Good-hearted goofball Dante (Roberto Benigni) is hopelessly unlucky in love until the night he literally runs into the enigmatic Maria (Nicoletta Braschi). She seems instantly smitten with Dante and curiously fascinated with every facet of his look and demeanour. The next time they meet Maria takes Dante out on a shopping spree, ditching his shabby old clothes for designer duds. She also persuades him to adopt the habit of chewing on a toothpick. Eventually Maria invites Dante to spend a week at her palatial estate in Sicily. Dante is overjoyed but remains clueless as to what is really going on. For lurking in the basement is his identical double, Maria's toothpick-chewing gangster husband Johnny Stecchino (also Benigni), hiding from his mafia cronies who know he ratted them out to the cops. It appears Maria's plan is to get look-alike Dante assassinated so she and Johnny can escape to South America.
One wonders whether the late British writer-producer John Sullivan, creator of Only Fools and Horses, saw Johnny Stecchino as its plot is almost identical to a famous feature-length episode of Britain's most popular sitcom. Although much beloved in his native Italy Roberto Benigni remains a divisive figure among English speaking film fans. Detractors deride the manic mugging that is part and parcel of his irrepressibly childlike comic persona or else balk at his tendency to combine sentimentality with bad taste, most famously with his controversial holocaust comedy Life is Beautiful (1997). Benigni is a lot like the similarly divisive Jerry Lewis with whom he shares a number of traits as both an actor and director. Yet while Jerry came a-cropper with his attempt to milk the holocaust with the seemingly never-to-be-released The Day the Clown Cried (1972) Benigni's was an award-winning triumph and that is largely due to him being a more subtle and nuanced filmmaker.
Such qualities are also apparent here in Benigni's fourth film as writer, actor and director although again, as with Jerry Lewis, viewers have to wade through a fair amount of laboured, meandering skits before they get to the real comic gold. Benigni's frantic double-talk and rubber-faced gooning remain an acquired taste but a running gag about stolen bananas, Dante's fraudulent claim for disability allowance and the priceless moment he tries to ply a cardinal with cocaine make for some of the funniest moments in European comedy. The criminal double is a well worn comedic conceit and one Benigni handles effectively without settling for any obvious jokes. Along with establishing Dante as a lovably clueless innocent, Benigni exhibits considerable skill as a performer. His subtle performance establishes the scowling, mother-fixated Johnny as a distinctive separate persona with a strange aversion to kissing his girlfriend ("Kissing is for homosexuals!") Indeed one of the more interesting things about Johnny Stecchino is what it reveals about Italy's attitude towards the mafia. In one memorably evasive sequence, Benigni lambasts the mafia as a "blight on society" without once mentioning them by name. Interestingly, encounters with various ordinary citizens seem to suggest everyone in Sicily is more angry that Johnny is a stool-pigeon than a murderous gangster.
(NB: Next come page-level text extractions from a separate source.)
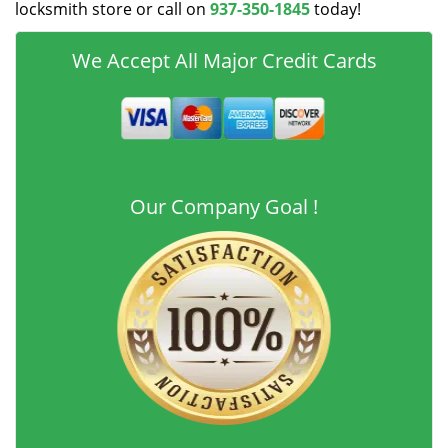
locksmith store or call on
937-350-1845
today!
We Accept All Major Credit Cards
Our Company Goal !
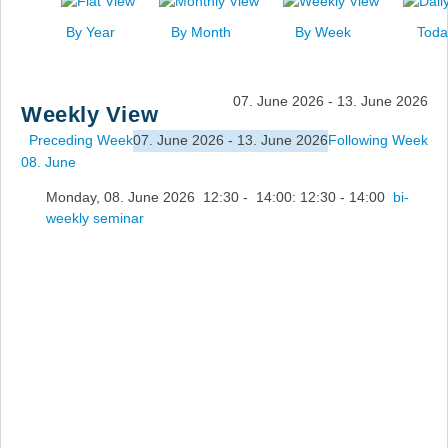
News
By Year
By Month
By Week
Toda
Events
Links
07. June 2026 - 13. June 2026
Weekly View
Search
Preceding Week
07. June 2026 - 13. June 2026
Following Week
08. June
Monday, 08. June 2026 12:30 - 14:00: 12:30 - 14:00
bi-
weekly seminar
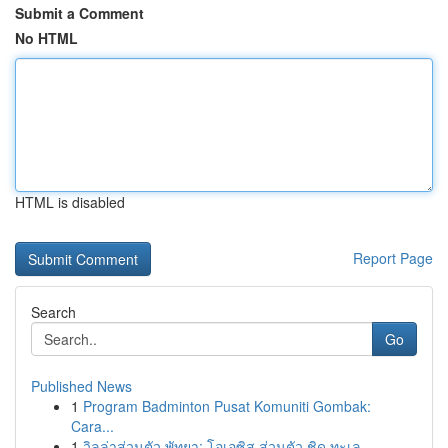
Submit a Comment
No HTML
HTML is disabled
Report Page
Search
Go
Published News
1
Program Badminton Pusat Komuniti Gombak:
Cara...
1
วิลล่าส่วนตัว พัทยา: โอเอซิส ส่วนตัว ชิด ทะเล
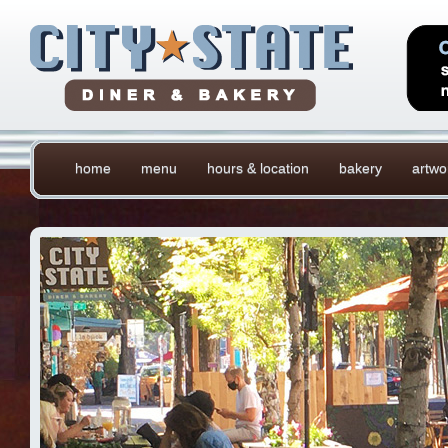
home
menu
hours & location
bakery
artwo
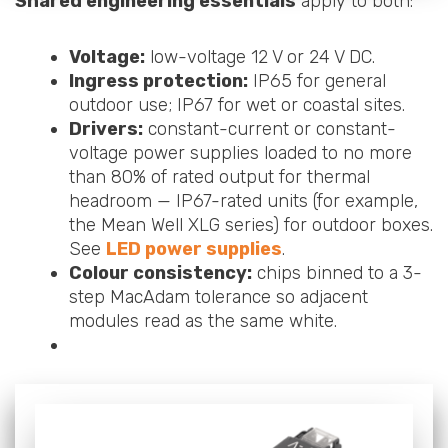
Shared engineering essentials
apply to both:
Voltage:
low-voltage 12 V or 24 V DC.
Ingress protection:
IP65 for general
outdoor use; IP67 for wet or coastal sites.
Drivers:
constant-current or constant-
voltage power supplies loaded to no more
than 80% of rated output for thermal
headroom — IP67-rated units (for example,
the Mean Well XLG series) for outdoor boxes.
See
LED power supplies
.
Colour consistency:
chips binned to a 3-
step MacAdam tolerance so adjacent
modules read as the same white.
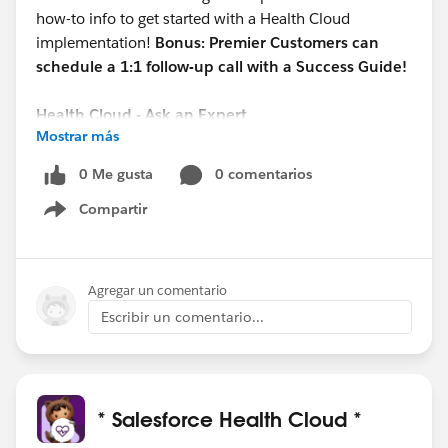
how-to info to get started with a Health Cloud
implementation!
Bonus: Premier Customers can
schedule a 1:1 follow-up call with a Success Guide!
Health Cloud - Ask an Expert
Mostrar más
Date/Time: 10/05 @ 1 pm EST
REGISTER HERE:
0 Me gusta
0 comentarios
https://cs.salesforce.com/events/7013y000002EU7
Compartir
KAAW
Show menu
This open forum webinar will focus on new Health
Cloud topics each session and allow you to ask our
Agregar un comentario
Experts your Health Cloud questions.
Escribir un comentario...
#Salesforce Health Cloud
@Healthcare User Group
* Salesforce Health Cloud *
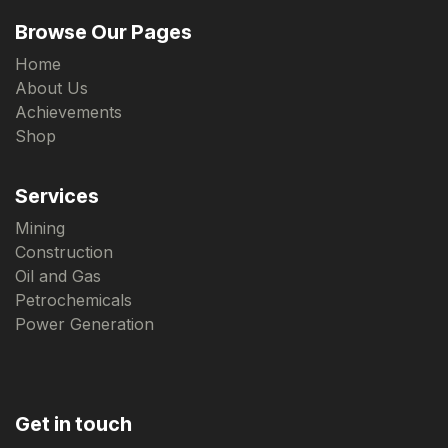
Browse Our Pages
Home
About Us
Achievements
Shop
Services
Mining
Construction
Oil and Gas
Petrochemicals
Power Generation
Get in touch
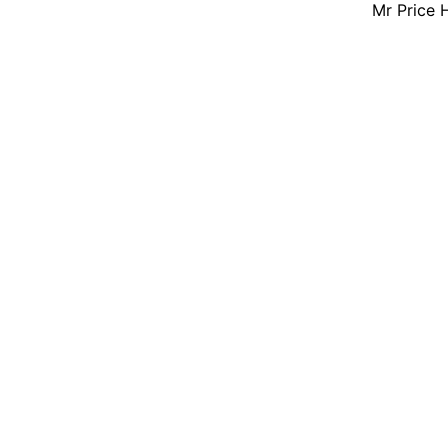
Mr Price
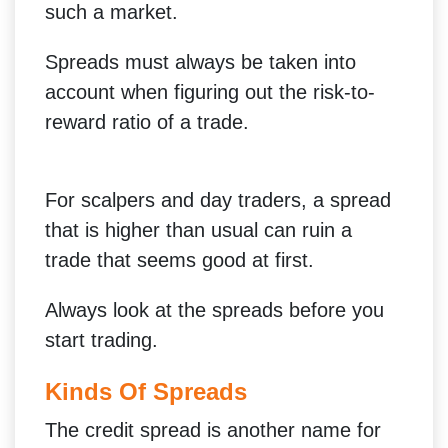
such a market.
Spreads must always be taken into
account when figuring out the risk-to-
reward ratio of a trade.
For scalpers and day traders, a spread
that is higher than usual can ruin a
trade that seems good at first.
Always look at the spreads before you
start trading.
Kinds Of Spreads
The credit spread is another name for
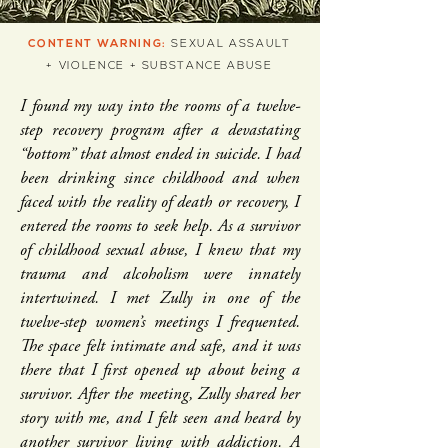
CONTENT WARNING:
SEXUAL ASSAULT
+ VIOLENCE + SUBSTANCE ABUSE
I found my way into the rooms of a twelve-
step recovery program after a devastating
“bottom” that almost ended in suicide. I had
been drinking since childhood and when
faced with the reality of death or recovery, I
entered the rooms to seek help. As a survivor
of childhood sexual abuse, I knew that my
trauma and alcoholism were innately
intertwined. I met Zully in one of the
twelve-step women’s meetings I frequented.
The space felt intimate and safe, and it was
there that I first opened up about being a
survivor. After the meeting, Zully shared her
story with me, and I felt seen and heard by
another survivor living with addiction. A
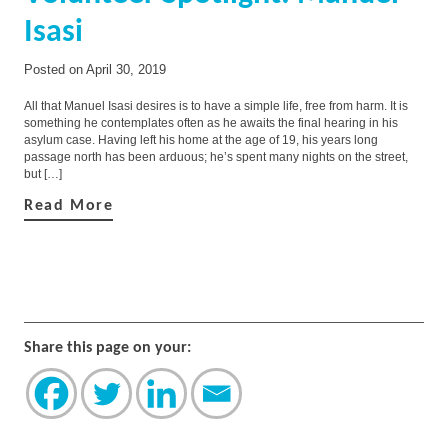
Isasi
Posted on
April 30, 2019
All that Manuel Isasi desires is to have a simple life, free from harm. It is
something he contemplates often as he awaits the final hearing in his
asylum case. Having left his home at the age of 19, his years long
passage north has been arduous; he’s spent many nights on the street,
but […]
Read More
Share this page on your:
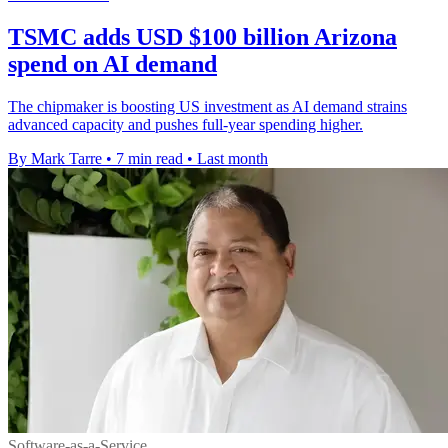
TSMC adds USD $100 billion Arizona
spend on AI demand
The chipmaker is boosting US investment as AI demand strains
advanced capacity and pushes full-year spending higher.
By Mark Tarre
•
7 min read
•
Last month
Software-as-a-Service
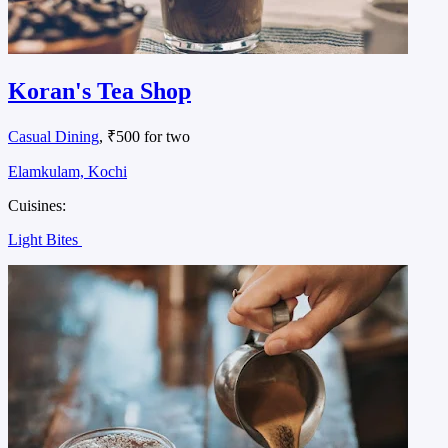
Koran's Tea Shop
Casual Dining
, ₹500 for two
Elamkulam, Kochi
Cuisines:
Light Bites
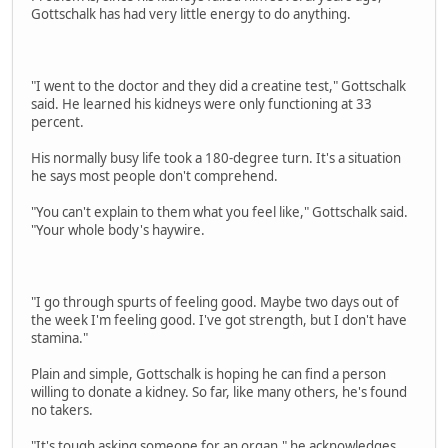
Gottschalk has had very little energy to do anything.
"I went to the doctor and they did a creatine test," Gottschalk
said. He learned his kidneys were only functioning at 33
percent.
His normally busy life took a 180-degree turn. It's a situation
he says most people don't comprehend.
"You can't explain to them what you feel like," Gottschalk said.
"Your whole body's haywire.
"I go through spurts of feeling good. Maybe two days out of
the week I'm feeling good. I've got strength, but I don't have
stamina."
Plain and simple, Gottschalk is hoping he can find a person
willing to donate a kidney. So far, like many others, he's found
no takers.
"It's tough asking someone for an organ," he acknowledges.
On the other hand, although Benigni pulls off several visual gags the film tends to meander through a number of elaborate but less-than-gut-busting skits. It is at its best as satire but the attempts at Chaplinesque pathos don't entirely come off, partly because Benigni's wife and regular leading lady Nicoletta Braschi proves an oddly diffident and underwhelming figure here. From her enigmatic intro right down to the cryptic fade-out Maria proves a profoundly 'ambiguous' heroine and frankly, rather scary.